Tot op heden is het echter aan aanbieders zelf om te bepalen hoe zwaar studieschulden worden meegewogen bij het bepalen van de leencapaciteit. De manier waarop dit nu gebeurt, verschilt dan ook per aanbieder. Hoewel uit artikel 4:34 Wft volgt dat er rekening moet worden gehouden met de lasten van studieleningen, is het niet zo dat de norm voor consumptief krediet in de Gedragscode Hypothecaire Financieringen waar u aan refereert – welke o.a. stelt dat bij een aflopend consumptief krediet ten minste 2% van de oorspronkelijke kredietsom per maand in aanmerking moet worden genomen als financiële lasten – door aanbieders gebruikt moet worden om de maandelijkse lasten van een studielening te berekenen. Uit artikel 1:20 eerste lid, onderdeel a, van de Wft volgt dat studieleningen van Dienst Uitvoering Onderwijs (DUO) niet worden aangemerkt als een consumptief krediet in de zin van de Wft. Studieleningen van DUO hebben een ander karakter dan een consumptief krediet. Het betreft een krediet welke volgens een wettelijke bepaling wordt aangeboden. De voorwaarden van een studielening van DUO – bijvoorbeeld de hoogte van de rente – wijken af van de voorwaarden van een consumptief krediet.

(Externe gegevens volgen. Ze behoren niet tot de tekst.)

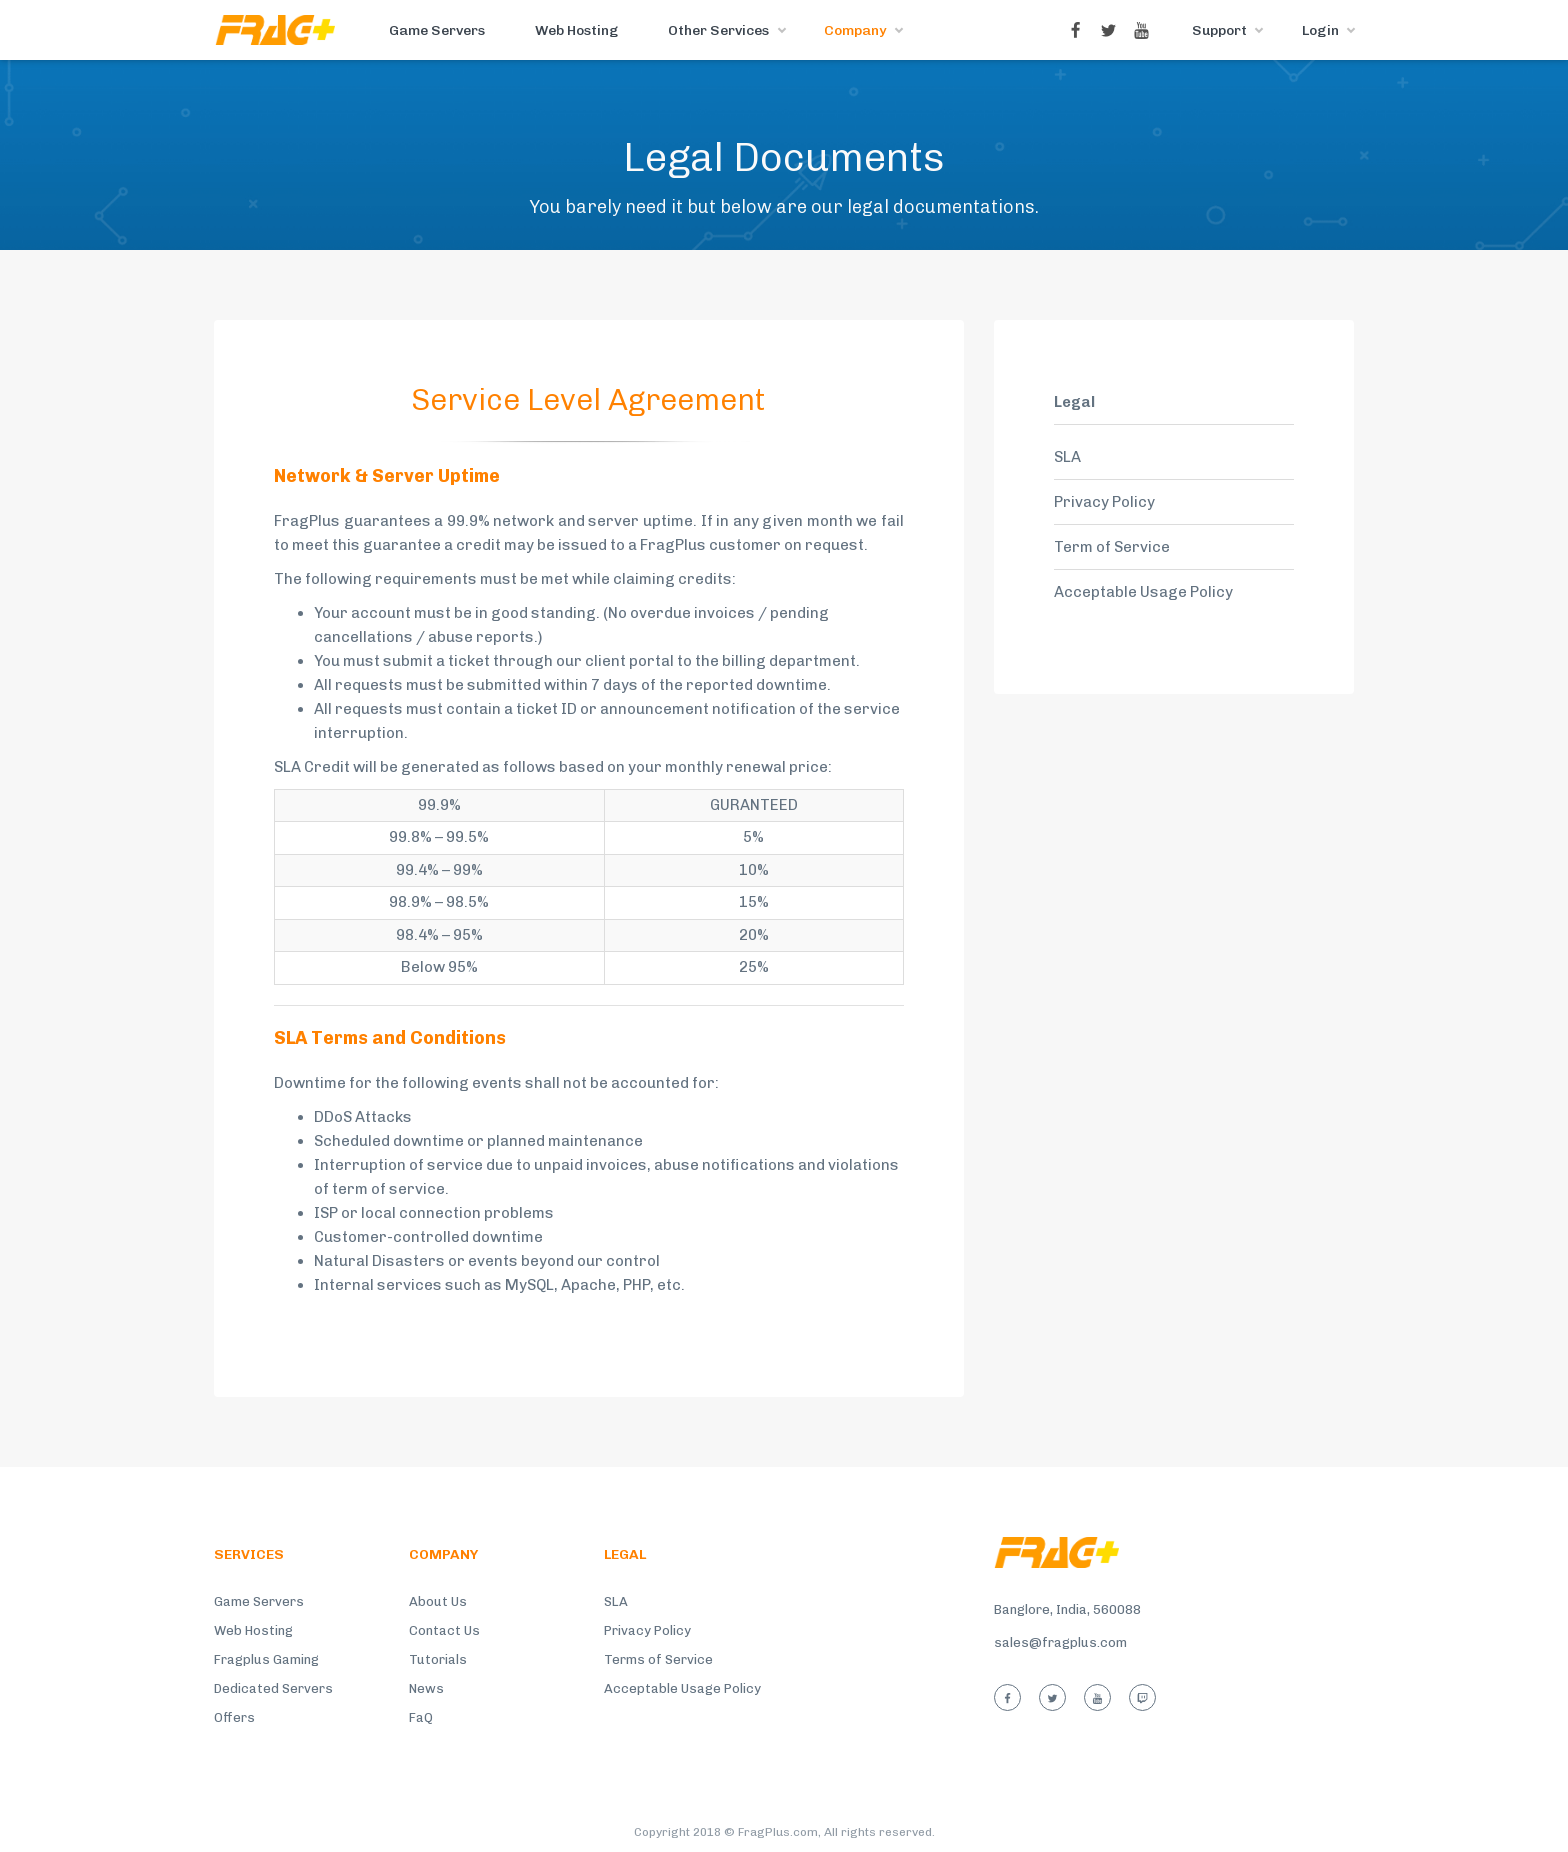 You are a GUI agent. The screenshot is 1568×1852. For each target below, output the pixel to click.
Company (855, 30)
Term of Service (1112, 547)
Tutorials (438, 1659)
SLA (1067, 457)
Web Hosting (576, 30)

Tegelijkertijd onderkennen de verschillende betrokken partijen dat duidelijkheid en uniformiteit over de berekeningsmethodiek op dit punt wenselijk is voor de consument. Daarom heeft er de laatste maanden overleg plaatsgevonden tussen de Nederlandse Vereniging van Banken, het Verbond van Verzekeraars en de Autoriteit Financiële Markten. In goed overleg zijn deze partijen overeengekomen dat de hypothecair financier in de toekomst bij de berekening van de aan de studieschuld verbonden maandelijkse financiële lasten in beginsel uitgaat van 0,75% van de oorspronkelijke lening. Indien de consument tussentijds een deel van de studieschuld vervroegd heeft afgelost of wanneer de prestatiebeurs in een gift is omgezet kan de aanbieder dit meenemen in de berekening. Het uitgangspunt is dat de uiteindelijke hoogte van het hypothecair krediet verantwoord blijft. Het genoemde percentage zal bij de bepaling van de leencapaciteit in aanmerking worden genomen als de financiële lasten van de studielening. Dit percentage reflecteert de gemiddelde maandelijkse lasten van een studielening uitgaande van de maximale rente van de nu lopende renteperiodes. Met het oog op de uitvoerbaarheid is gekozen voor een vast percentage, het percentage benadert de werkelijke lasten. De minister van Financiën en ikzelf onderschrijven de overeengekomen berekeningsmethodiek.

Mochten de voorwaarden van studieleningen (zoals het rentepercentage of de aflostermijn) in de toekomst (significant) wijzigen dan zal bezien worden of het gehanteerde percentage moet worden aangepast. Het uitgangspunt blijft het voorkomen van onverantwoord hoge kredietverlening, hetgeen in het belang van de consument is.

De Nederlandse Vereniging van Banken en het Verbond van Verzekeraars zullen het bovenstaande beleid publiceren op hun websites. Het streven is dat de nieuwe berekeningsmethodiek uiterlijk per 1 april 2013 wordt toegepast. Voor oud-studenten wordt het mogelijk om via MijnDUO inzicht te krijgen in de oorspronkelijke schuld.


X Noot
2

Aanhangsel Handelingen II, vergaderjaar 2011–2012, nr. 1794.